There are two staircases leading down to the two wide pissoirs, all brushed aluminium and falling jets of water, separated by a long length of mirrors with four washbasins and an open space off
which four cubicles open on either side. The cubicle Ritwik occupies, his favourite one, is an anomaly that disturbs this elegant symmetry; it is placed diagonally behind the two small cubicles
which open out from one side of the short wide corridor leading to the mirrors and sinks. There is no corresponding cubicle on the other side. If he draws a straight line through the middle of the
sinks and corridor, each half of the St. Giles public toilets almost becomes a mirror image of the other. Almost, because his cubicle, the biggest one, breaks this symmetry: it is like a stray,
careless note in a perfect fugue.

But he likes it best because it offers him a view of who’s coming in, who’s going out, without having to get out of the toilet and do all the ridiculous things to signal he was
really using the loo – flush, wait two seconds, open the door noisily, get out, head straight for the sinks, wash hands for a long time, shake hands, go to the dryers and spend another five
minutes there, pressing the ‘on’ button each time it stops, once, twice, three times, as if he is really drying his hands.

The hot air dispensers are a stale joke, a cliché: everyone in the trade knows that if the button is pressed more than two times the last thing that is happening is hand-drying. Yet it is
allowed, almost lovingly indulged, its loud, whirry drone providing a reassuring matrix of meaning to the game. It is so transparent a guise that it is not a guise any more but a tattered, old,
understood code. Ritwik loves it; the sound sends a little surge of camaraderie coursing through him: he knows he is in the company of familiar strangers.
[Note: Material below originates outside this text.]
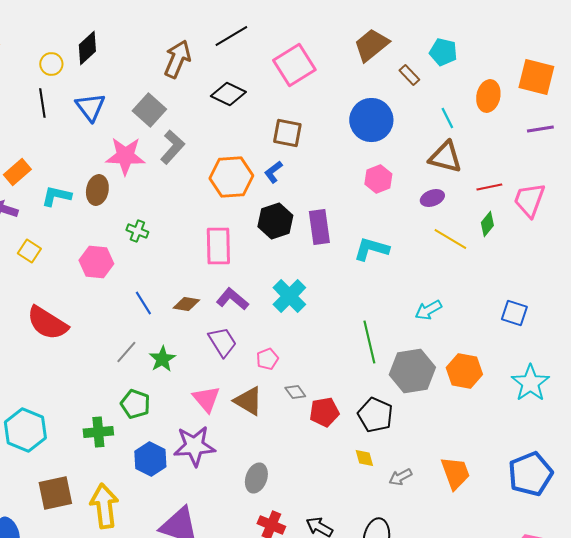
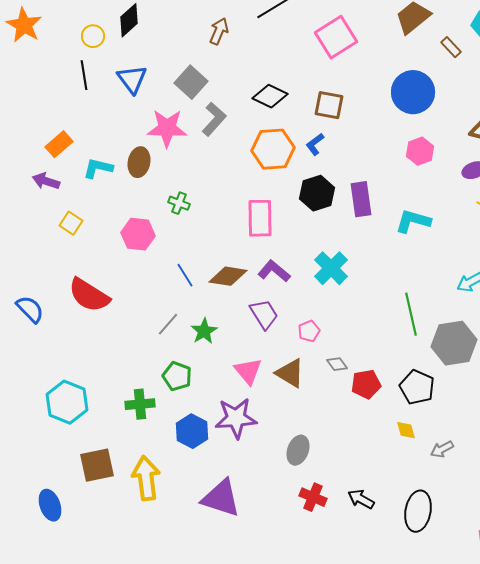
brown arrow: (177, 59) -> (219, 31), size x0.7
black diamond: (228, 94) -> (270, 96), moved
brown diamond: (186, 304) -> (228, 276), size x1.4

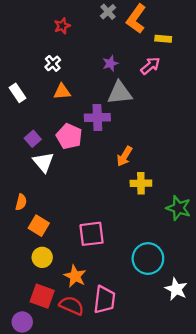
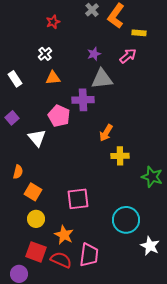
purple square: (33, 139) -> (12, 118), moved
The other reasons he prefers this particular cubicle to the others is because it is so roomy. There is space enough for someone to sleep in there comfortably in a sleeping bag. Three people
could fit inside without finding it a squish. This aspect is readily exploited as and when the opportunities and inclinations arise.

There is graffiti on the walls, the door, even some on the ceiling. Most of it seems to be written with marker pens, some with pencil or biro, and some etched and scratched on to the paint of
the metal door and the one metal wall with sharp objects. There are the usual ones: ‘For cock action call 865974’, ‘Any horny 18–21y old around looking for 9” cock
here every Friday and Saturday evening. Show hard at the urinals’, ‘8 in cock, cut, for sucking fucking Sunday afternoon. Genuine. Leave message below with date and time.’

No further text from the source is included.